Pero no era suficiente. Más wyverns llegaban, y con ellos, criaturas de sombra y fuego que emergían de las murallas como si la ciudad misma estuviera vomitando su odio.

«¡Ahora, Issei!», gritó Georgios, mientras su espada partía a otro wyvern. «¡Nosotros nos encargamos de esto! ¡Ve!»

Issei no necesitó que se lo repitieran. Con un gesto, lideró a su grupo hacia adelante, sorteando los cuerpos caídos y las explosiones de fuego que los wyverns lanzaban desde las alturas. Mash iba a su lado, su escudo protegiéndolos de los ataques que se desviaban hacia ellos. Tamamo y Nero flanqueaban, eliminando a los pocos wyverns que se interponían en su camino. Jeanne cerraba la marcha, su estandarte brillando con una luz que parecía purificar el aire a su paso.

La puerta principal de Orleans estaba a menos de cien metros cuando la primera figura emergió de las sombras.

Era elegante, incluso en su corrupción. Un vestido negro y rojo que se movía como una extensión de su cuerpo. Garras de metal que brillaban con un hambre perpetua. Una sonrisa que era puro veneno.

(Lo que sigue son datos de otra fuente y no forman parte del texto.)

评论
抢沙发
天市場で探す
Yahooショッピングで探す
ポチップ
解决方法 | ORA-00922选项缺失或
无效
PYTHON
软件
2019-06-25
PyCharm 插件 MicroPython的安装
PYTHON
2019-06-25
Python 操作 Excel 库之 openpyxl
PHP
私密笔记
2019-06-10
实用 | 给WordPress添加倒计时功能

Carmilla. La condesa Bathory. La versión adulta de Elizabeth, la que había abrazado la monstruosidad en lugar de luchar contra ella.

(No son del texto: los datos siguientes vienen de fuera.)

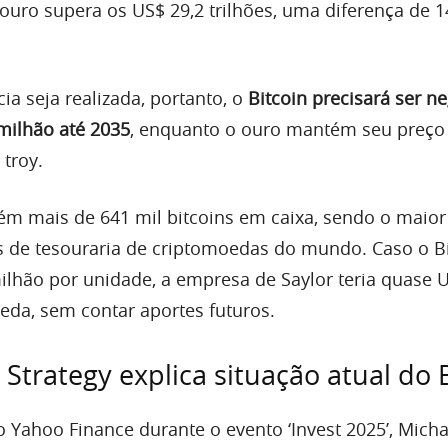
o ouro supera os US$ 29,2 trilhões, uma diferença de 1
ia seja realizada, portanto, o
Bitcoin precisará ser n
milhão até 2035
, enquanto o ouro mantém seu preço 
 troy.
tém mais de 641 mil bitcoins em caixa, sendo o maior
 de tesouraria de criptomoedas do mundo. Caso o B
ilhão por unidade, a empresa de Saylor teria quase 
oeda, sem contar aportes futuros.
Strategy explica situação atual do 
Yahoo Finance durante o evento ‘Invest 2025’, Micha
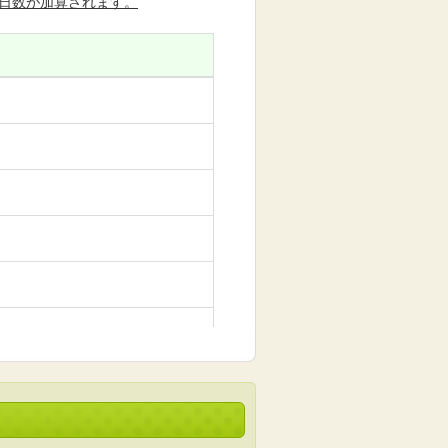
日数が加算されます。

«Qué vista tan encantadora», dijo, su voz un susurro de seda sobre acero. «Un pervertido y sus muñecas. ¿Vienen a morir, o solo a entretenerme?»

Antes de que Issei pudiera responder, Elizabeth dio un paso al frente. Su rostro, normalmente una máscara de arrogancia infantil, era ahora una lámina de determinación feroz.

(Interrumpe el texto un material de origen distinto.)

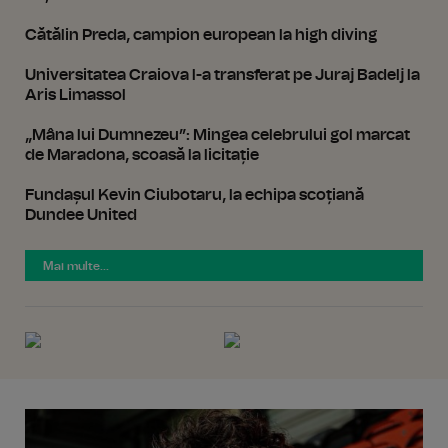
Cătălin Preda, campion european la high diving
Universitatea Craiova l-a transferat pe Juraj Badelj la
Aris Limassol
„Mâna lui Dumnezeu”: Mingea celebrului gol marcat
de Maradona, scoasă la licitație
Fundașul Kevin Ciubotaru, la echipa scoțiană
Dundee United
Mai multe...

«Vete», dijo Elizabeth, y su voz no tembló. «Carmilla es mía.»

Issei la miró. Quería protestar, quería decir que podían enfrentarla juntos, pero algo en los ojos de Elizabeth lo detuvo. No era la diva caprichosa que se quejaba de su público. Era una chica que había visto el futuro que la esperaba y había decidido que no sería ese futuro. Era una heroína, aunque nadie más lo supiera.

«Elizabeth…», comenzó.

«¡Te dije que te vayas!», gritó ella, y su lanza-micrófono se desplegó en sus manos. «¡Esto es mi debut! ¡No voy a dejar que nadie me robe el escenario!»

Carmilla rió, una risa fría como el hielo. «¿Debut? ¿Crees que esto es un concierto, pequeña? Esto es una ejecución. La tuya.»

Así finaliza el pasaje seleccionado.